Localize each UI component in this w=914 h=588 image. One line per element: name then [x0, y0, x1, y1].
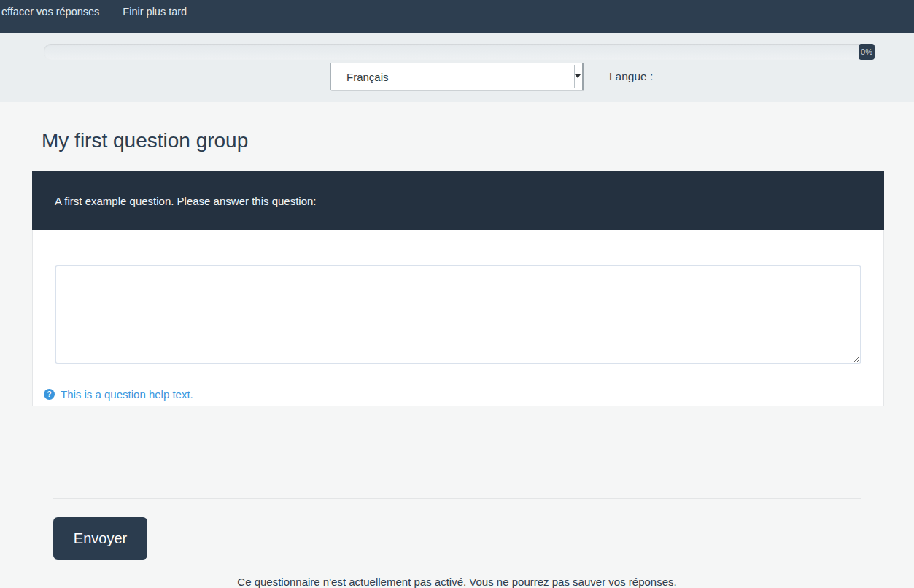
language-select-value: Français: [346, 71, 389, 83]
language-label: Langue :: [609, 70, 653, 83]
survey-not-active-notice: Ce questionnaire n'est actuellement pas …: [0, 576, 914, 588]
question-body: ? This is a question help text.: [32, 230, 884, 406]
top-navbar: effacer vos réponses Finir plus tard: [0, 0, 914, 33]
question-group-title: My first question group: [42, 129, 914, 152]
progress-percent-badge: 0%: [859, 44, 875, 60]
nav-clear-responses-link[interactable]: effacer vos réponses: [0, 6, 111, 18]
question-text: A first example question. Please answer …: [55, 195, 317, 207]
question-card: A first example question. Please answer …: [32, 171, 884, 406]
language-row: Français Langue :: [0, 63, 914, 90]
progress-bar: [44, 44, 859, 60]
submit-button[interactable]: Envoyer: [53, 517, 147, 560]
survey-header-band: 0% Français Langue :: [0, 33, 914, 102]
chevron-down-icon: [575, 74, 581, 78]
language-select[interactable]: Français: [330, 63, 584, 90]
submit-divider: [53, 498, 861, 499]
question-circle-icon: ?: [44, 389, 55, 400]
nav-finish-later-link[interactable]: Finir plus tard: [111, 6, 198, 18]
question-help-text: This is a question help text.: [61, 388, 193, 401]
answer-textarea[interactable]: [55, 265, 861, 364]
progress-row: 0%: [44, 33, 875, 60]
question-help: ? This is a question help text.: [44, 388, 861, 401]
question-header: A first example question. Please answer …: [32, 171, 884, 230]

Exercise description: From the first record to the last, retype everything exactly except the images.

Result of this task:
Localize each UI component in this w=914 h=588 image. One line per element: name then [x0, y0, x1, y1].
language-select-value: Français: [346, 71, 389, 83]
language-label: Langue :: [609, 70, 653, 83]
survey-not-active-notice: Ce questionnaire n'est actuellement pas …: [0, 576, 914, 588]
question-body: ? This is a question help text.: [32, 230, 884, 406]
top-navbar: effacer vos réponses Finir plus tard: [0, 0, 914, 33]
question-group-title: My first question group: [42, 129, 914, 152]
progress-percent-badge: 0%: [859, 44, 875, 60]
nav-clear-responses-link[interactable]: effacer vos réponses: [0, 6, 111, 18]
question-text: A first example question. Please answer …: [55, 195, 317, 207]
question-card: A first example question. Please answer …: [32, 171, 884, 406]
language-row: Français Langue :: [0, 63, 914, 90]
progress-bar: [44, 44, 859, 60]
submit-button[interactable]: Envoyer: [53, 517, 147, 560]
survey-header-band: 0% Français Langue :: [0, 33, 914, 102]
chevron-down-icon: [575, 74, 581, 78]
language-select[interactable]: Français: [330, 63, 584, 90]
submit-divider: [53, 498, 861, 499]
question-circle-icon: ?: [44, 389, 55, 400]
nav-finish-later-link[interactable]: Finir plus tard: [111, 6, 198, 18]
question-help-text: This is a question help text.: [61, 388, 193, 401]
answer-textarea[interactable]: [55, 265, 861, 364]
progress-row: 0%: [44, 33, 875, 60]
question-help: ? This is a question help text.: [44, 388, 861, 401]
question-header: A first example question. Please answer …: [32, 171, 884, 230]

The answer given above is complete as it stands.